In short, the Bench then thus holds in para 16 that, “Section 304 IPC Code provides punishment for culpable homicide not amounting to murder (under Section 299 IPC). In the facts of the present case, this court is of the opinion that the appellants should be convicted for the offence punishable under the first part of Section 304 IPC, as he had the intention of causing such bodily harm, to the deceased, as was likely to result in his death, as it did. Having regard to these circumstances, the conviction recorded by the courts below, is altered to one under Section 304 Part I, IPC. The sentence too is therefore modified – instead of rigorous imprisonment (“RI”) for life, the appellant is hereby sentenced to 10 years’ RI. The direction to pay fine, is however, left undisturbed.”

Finally, the Bench then holds in para 17 that, “The appeal succeeds and is allowed in the above terms.
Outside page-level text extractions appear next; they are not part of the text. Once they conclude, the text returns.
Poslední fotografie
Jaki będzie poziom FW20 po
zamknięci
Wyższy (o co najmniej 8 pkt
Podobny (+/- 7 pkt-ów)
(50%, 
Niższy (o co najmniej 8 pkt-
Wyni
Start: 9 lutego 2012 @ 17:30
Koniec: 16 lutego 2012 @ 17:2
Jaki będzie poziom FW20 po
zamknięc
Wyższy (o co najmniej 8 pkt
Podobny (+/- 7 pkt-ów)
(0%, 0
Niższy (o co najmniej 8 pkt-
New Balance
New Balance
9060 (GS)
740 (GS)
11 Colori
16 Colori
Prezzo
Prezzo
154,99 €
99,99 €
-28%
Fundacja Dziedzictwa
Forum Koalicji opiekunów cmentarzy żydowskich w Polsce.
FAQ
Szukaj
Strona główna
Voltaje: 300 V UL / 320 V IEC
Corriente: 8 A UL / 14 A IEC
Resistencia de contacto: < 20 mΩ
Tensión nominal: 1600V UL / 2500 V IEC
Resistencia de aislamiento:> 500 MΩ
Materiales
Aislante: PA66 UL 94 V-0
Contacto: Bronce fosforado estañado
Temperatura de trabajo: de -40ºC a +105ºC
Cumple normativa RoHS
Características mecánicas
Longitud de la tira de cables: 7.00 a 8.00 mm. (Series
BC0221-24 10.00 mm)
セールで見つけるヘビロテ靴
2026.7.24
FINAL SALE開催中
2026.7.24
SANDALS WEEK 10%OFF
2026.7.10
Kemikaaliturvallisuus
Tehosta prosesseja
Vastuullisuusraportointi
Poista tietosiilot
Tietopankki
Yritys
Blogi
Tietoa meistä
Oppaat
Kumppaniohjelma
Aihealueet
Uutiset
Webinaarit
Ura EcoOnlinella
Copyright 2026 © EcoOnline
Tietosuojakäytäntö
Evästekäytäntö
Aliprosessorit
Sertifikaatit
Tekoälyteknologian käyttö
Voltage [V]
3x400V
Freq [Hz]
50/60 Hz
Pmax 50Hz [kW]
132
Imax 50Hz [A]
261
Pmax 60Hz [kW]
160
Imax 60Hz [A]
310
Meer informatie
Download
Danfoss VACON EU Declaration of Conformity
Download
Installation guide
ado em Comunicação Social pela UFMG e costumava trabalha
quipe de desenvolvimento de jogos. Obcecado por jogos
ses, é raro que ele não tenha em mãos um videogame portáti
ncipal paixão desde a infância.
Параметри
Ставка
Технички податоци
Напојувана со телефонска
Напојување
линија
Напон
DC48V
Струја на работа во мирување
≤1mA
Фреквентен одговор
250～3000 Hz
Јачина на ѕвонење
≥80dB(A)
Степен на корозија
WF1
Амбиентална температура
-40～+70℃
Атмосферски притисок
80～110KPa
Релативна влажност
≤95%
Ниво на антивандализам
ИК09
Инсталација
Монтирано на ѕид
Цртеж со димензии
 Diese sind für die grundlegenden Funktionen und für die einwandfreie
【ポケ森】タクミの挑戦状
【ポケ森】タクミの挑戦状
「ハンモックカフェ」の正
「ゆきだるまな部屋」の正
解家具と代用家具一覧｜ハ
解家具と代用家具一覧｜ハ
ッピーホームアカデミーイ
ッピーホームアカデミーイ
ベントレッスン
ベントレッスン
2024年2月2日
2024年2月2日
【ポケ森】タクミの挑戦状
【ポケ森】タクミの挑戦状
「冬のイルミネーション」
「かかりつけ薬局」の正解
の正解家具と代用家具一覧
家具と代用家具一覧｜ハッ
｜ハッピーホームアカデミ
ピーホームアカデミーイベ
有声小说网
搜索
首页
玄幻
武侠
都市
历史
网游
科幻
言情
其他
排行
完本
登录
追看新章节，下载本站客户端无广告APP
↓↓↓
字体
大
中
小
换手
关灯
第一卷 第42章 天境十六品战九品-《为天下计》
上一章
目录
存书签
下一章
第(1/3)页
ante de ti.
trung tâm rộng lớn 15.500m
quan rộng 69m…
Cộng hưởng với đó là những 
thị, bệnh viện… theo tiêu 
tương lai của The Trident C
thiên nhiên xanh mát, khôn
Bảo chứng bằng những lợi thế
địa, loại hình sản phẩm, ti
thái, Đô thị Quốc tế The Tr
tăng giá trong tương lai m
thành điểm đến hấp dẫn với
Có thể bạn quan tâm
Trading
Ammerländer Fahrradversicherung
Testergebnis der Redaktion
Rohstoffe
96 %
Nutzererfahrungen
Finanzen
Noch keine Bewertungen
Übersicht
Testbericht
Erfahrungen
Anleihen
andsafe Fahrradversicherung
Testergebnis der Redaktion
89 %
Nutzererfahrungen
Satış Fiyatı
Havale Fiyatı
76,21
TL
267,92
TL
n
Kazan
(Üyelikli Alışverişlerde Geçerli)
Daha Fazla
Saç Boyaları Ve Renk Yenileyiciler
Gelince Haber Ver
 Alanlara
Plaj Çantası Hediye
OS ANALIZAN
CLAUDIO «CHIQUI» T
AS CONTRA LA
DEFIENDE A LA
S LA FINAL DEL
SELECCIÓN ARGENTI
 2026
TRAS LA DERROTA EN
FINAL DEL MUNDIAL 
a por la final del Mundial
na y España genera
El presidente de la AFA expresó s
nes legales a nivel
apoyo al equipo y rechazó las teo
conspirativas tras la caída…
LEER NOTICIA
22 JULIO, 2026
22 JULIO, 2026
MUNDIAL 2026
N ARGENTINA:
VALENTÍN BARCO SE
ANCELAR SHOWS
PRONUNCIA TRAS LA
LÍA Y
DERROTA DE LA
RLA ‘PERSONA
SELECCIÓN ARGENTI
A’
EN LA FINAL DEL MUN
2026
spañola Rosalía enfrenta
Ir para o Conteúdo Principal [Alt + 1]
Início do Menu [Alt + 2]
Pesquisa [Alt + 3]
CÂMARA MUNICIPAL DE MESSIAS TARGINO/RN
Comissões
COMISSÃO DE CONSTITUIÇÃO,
No costs.”

It thus merits no reiteration that the Bench of Justice S Ravindra Bhat and Justice KM Joseph of the Apex Court have quite vividly illustrated the difference that lies in the degree of the act while citing the relevant case laws also. The subtle distinction between culpable homicide under Section 304 IPC and murder under Section 300 IPC is also elaborated explained as discussed hereinabove. So the picture now is entirely clear before us and nothing more remains to be said here!